To qualify this, here are the timing I get for @time_imports using ParameterEstimation
which uses Oscar 0.11.3 (an outdated version, but it’s the one pulled in by ParameterEstimation
so I used this for all timings to have a fair comparison) on an M1 MacBook Pro with Julia 1.9.3, these are the numbers I get:
1192.4 ms CxxWrap 3.49% compilation time (37% recompilation)
4576.8 ms Polymake 21.68% compilation time (89% recompilation)
2031.9 ms GAP 14.59% compilation time (76% recompilation)
2821.9 ms Hecke 48.95% compilation time (86% recompilation)
1736.3 ms Oscar 59.09% compilation time (44% recompilation)
2.2 ms ParameterEstimation
So that’s quite a lot faster than what you report, although it’s still not great.
But let me now contrast this with @time_imports using Oscar
(using the exact same Oscar version)
380.3 ms CxxWrap 6.01% compilation time
2334.8 ms Polymake 3.34% compilation time (21% recompilation)
1471.7 ms GAP 19.51% compilation time (81% recompilation)
1886.4 ms Hecke 47.97% compilation time (80% recompilation)
1171.1 ms Oscar 51.77% compilation time
So things are quite a bit faster, and there is a LOT less recompilation. That’s not a fluke, I can easily reproduce it (of course with some fluctuation, but the rough ballpark stays).
Let’s just focus on @time_imports using GAP
and we get
1180.0 ms GAP 4.91% compilation time
and easily >95% of that time is spent in the GAP kernel parsing and executing GAP code, so there is nothing here really to improve from the Julia side (maybe from the GAP side, but that’s way out of scope here).
As you can see, loading GAP varies from 1180.0 to 1471.7 to 2031.9 milliseconds in the three examples!
So what happens? I don’t claim to have the full answer for this, but I think at least part of this is method invalidation. One clue is the recompilation time. We can also reproduce this by doing e.g. @time_imports using CxxWrap, GAP
:
360.4 ms CxxWrap 6.98% compilation time
1326.4 ms GAP 15.61% compilation time (72% recompilation)
I’ve submitted PRs to CxxWrap in the past to improve this (and it got better), but there is still more to be done but I am afraid I can’t do it (I think it may require changing the CxxWrap API to turn a bunch of “automatic” / implicit conversions in it into explicit conversions, but to a degree I am guessing ehre).
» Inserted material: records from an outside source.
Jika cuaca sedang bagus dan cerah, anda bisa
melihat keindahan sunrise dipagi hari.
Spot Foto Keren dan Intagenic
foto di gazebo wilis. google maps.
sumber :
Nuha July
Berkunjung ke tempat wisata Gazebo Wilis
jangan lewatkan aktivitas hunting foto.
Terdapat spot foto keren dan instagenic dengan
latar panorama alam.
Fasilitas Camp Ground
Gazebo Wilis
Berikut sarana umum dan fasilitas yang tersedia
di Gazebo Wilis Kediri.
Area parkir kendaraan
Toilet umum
Anyway, I’ve opened an issue about it Understanding and reducing invalidation caused by CxxWrap · Issue #278 · JuliaInterop/CxxWrap.jl · GitHub two years ago, if anyone would like to help… That would at least help anyone just doing using Oscar
…
But in your context of course there is much more slowdown, presumably to the many, many additional packages requiring even more recompilations. But I have not studied this in detail, so there may well be other factors involved I am not aware of myself.